» Data records:
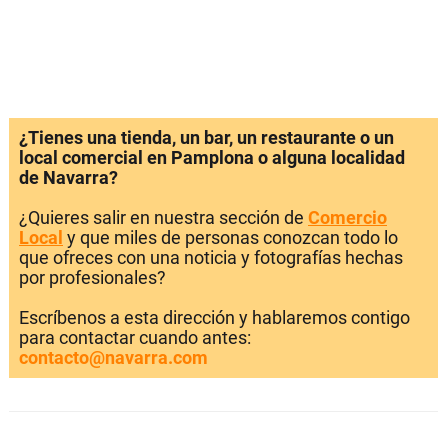
¿Tienes una tienda, un bar, un restaurante o un
local comercial en Pamplona o alguna localidad
de Navarra?
¿Quieres salir en nuestra sección de
Comercio
Local
y que miles de personas conozcan todo lo
que ofreces con una noticia y fotografías hechas
por profesionales?
Escríbenos a esta dirección y hablaremos contigo
para contactar cuando antes:
contacto@navarra.com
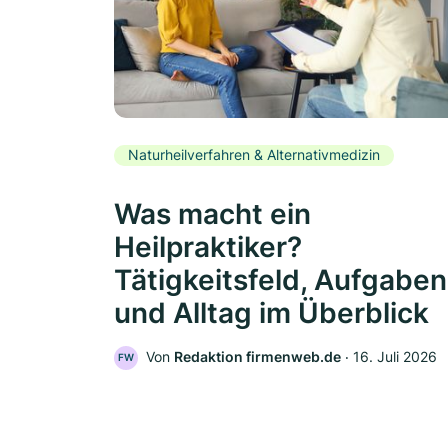
Naturheilverfahren & Alternativmedizin
Was macht ein
Heilpraktiker?
Tätigkeitsfeld, Aufgaben
und Alltag im Überblick
Von
Redaktion firmenweb.de
‧
16. Juli 2026
FW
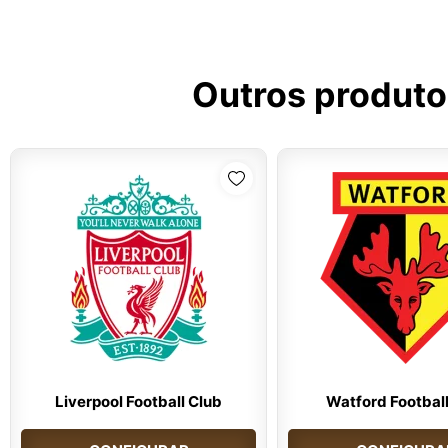
Outros produto
Liverpool Football Club
Watford Football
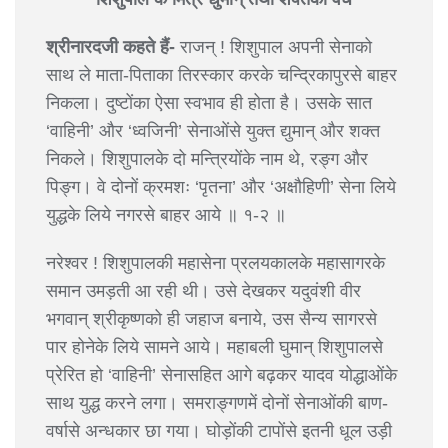
श्रीनारदजी कहते हैं-
राजन् ! शिशुपाल अपनी सेनाको
साथ ले माता-पिताका तिरस्कार करके चन्द्रिकापुरसे बाहर
निकला। दुष्टोंका ऐसा स्वभाव ही होता है। उसके सात
‘वाहिनी’ और ‘ध्वजिनी’ सेनाओंसे युक्त द्युमान् और शक्त
निकले। शिशुपालके दो मन्त्रियोंके नाम थे, रङ्ग और
पिङ्ग। वे दोनों क्रमशः ‘पृतना’ और ‘अक्षौहिणी’ सेना लिये
युद्धके लिये नगरसे बाहर आये ॥ १-२ ॥
नरेश्वर ! शिशुपालकी महासेना प्रलयकालके महासागरके
समान उमड़ती आ रही थी। उसे देखकर यदुवंशी वीर
भगवान् श्रीकृष्णको ही जहाज बनाये, उस सैन्य सागरसे
पार होनेके लिये सामने आये। महाबली घुमान् शिशुपालसे
प्रेरित हो ‘वाहिनी’ सेनासहित आगे बढ़कर यादव योद्धाओंके
साथ युद्ध करने लगा। समराङ्गणमें दोनों सेनाओंकी बाण-
वर्षासे अन्धकार छा गया। घोड़ोंकी टापोंसे इतनी धूल उड़ी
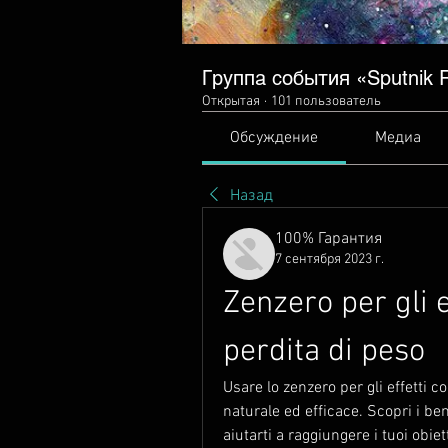
Группа события «Sputnik Ra
Открытая
·
101 пользователь
Обсуждение
Медиа
Назад
100% Гарантия
7 сентября 2023 г.
Zenzero per gli ef
perdita di peso
Usare lo zenzero per gli effetti c
naturale ed efficace. Scopri i be
aiutarti a raggiungere i tuoi obie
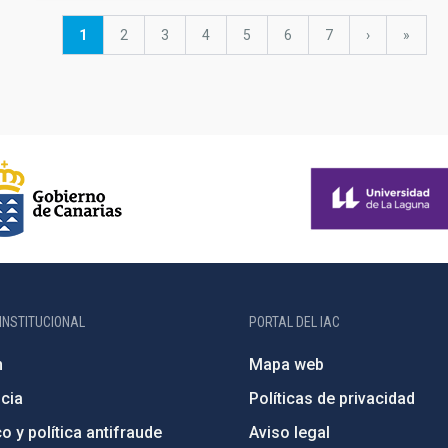
Página
1
Página
2
Página
3
Página
4
Página
5
Página
6
Página
7
Siguiente
›
última
»
actual
página
página
INSTITUCIONAL
PORTAL DEL IAC
n
Mapa web
cia
Políticas de privacidad
o y política antifraude
Aviso legal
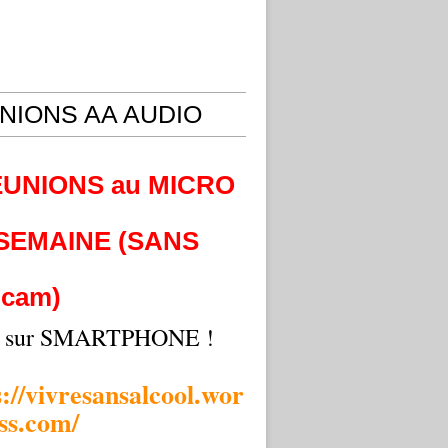
NIONS AA AUDIO
EUNIONS au MICRO
 SEMAINE (SANS
cam)
i sur SMARTPHONE !
s://vivresansalcool.wor
ss.com/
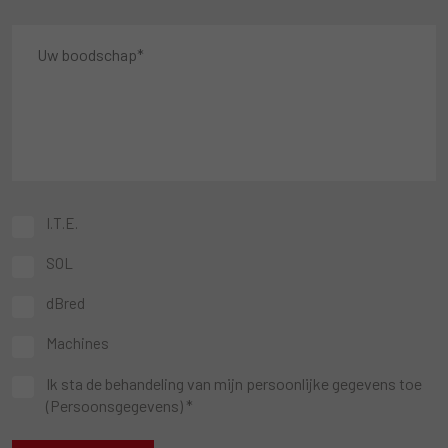
I.T.E.
SOL
dBred
Machines
Ik sta de behandeling van mijn persoonlijke gegevens toe
(
Persoonsgegevens
) *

» Instructions for the task:
Wherever "Football" occurs in the records above, copy the line it sits in.

» Result:
Liverpool Football Club
Watford Football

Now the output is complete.